This data is in a format that is known as **tidy**. See this [paper](https://www.jstatsoft.org/article/view/v059i10) by Hadley Wickam for a detailed discussion of tidying data. The basic structure of tidy data is:
1. Each variable is a column
2. Each observation is a row
3. Each type of observational unit is its own table

With our data set up in this way, we can easily find data, say, with a specific treatment using Boolean slicing.

### 2. Calculate the sensor stiffness from calibration ($S$)

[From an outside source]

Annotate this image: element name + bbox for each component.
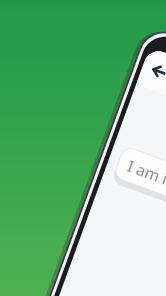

To get the corrected displacement we follow: Routier-Kierzkowska et al. (2012). Quoting the methods section of their paper "Cellular Force Microscopy for in Vivo Measurements of Plant Tissue Mechanics": 

>“During measurements on soft samples, the sensor probe indents the sample surface while the sensor’s beam springs bend by an amount depending on the applied load. Thus, for a given position $Z$ of the actuator, the actual probe tip $Z_{corrected}$ position relative to the sample is as follows: $Z_{corr} = Z + F/S$, where $F$ is the load measured by the sensor and $S$ is the sensor stiffness determined by calibration. The sign convention for $Z$ and $F$ vectors is the same (positive is pointing upward).”

First, we need to separate out data from the area of interest. We want an area of steady force increase on the indentation portion of the curve, after the sensor has made contact with the glass slide.

In [6]:
i=0
print('           fileName           | kref (N/m) ')
print('-----------------------------------------')
for fileName in df_calib['fileName'].unique():
    df = df_calib[df_calib['fileName']==fileName] # separate dfs by fileName
    df = df[df['indenting']] # only take indentation data

    # // glass kref
    # fit the last 0.5um of data to a line
    end_displ = df['Displacement (um)'].iloc[-1]
    df_glass = df[df['Displacement (um)']>=end_displ-0.5].copy()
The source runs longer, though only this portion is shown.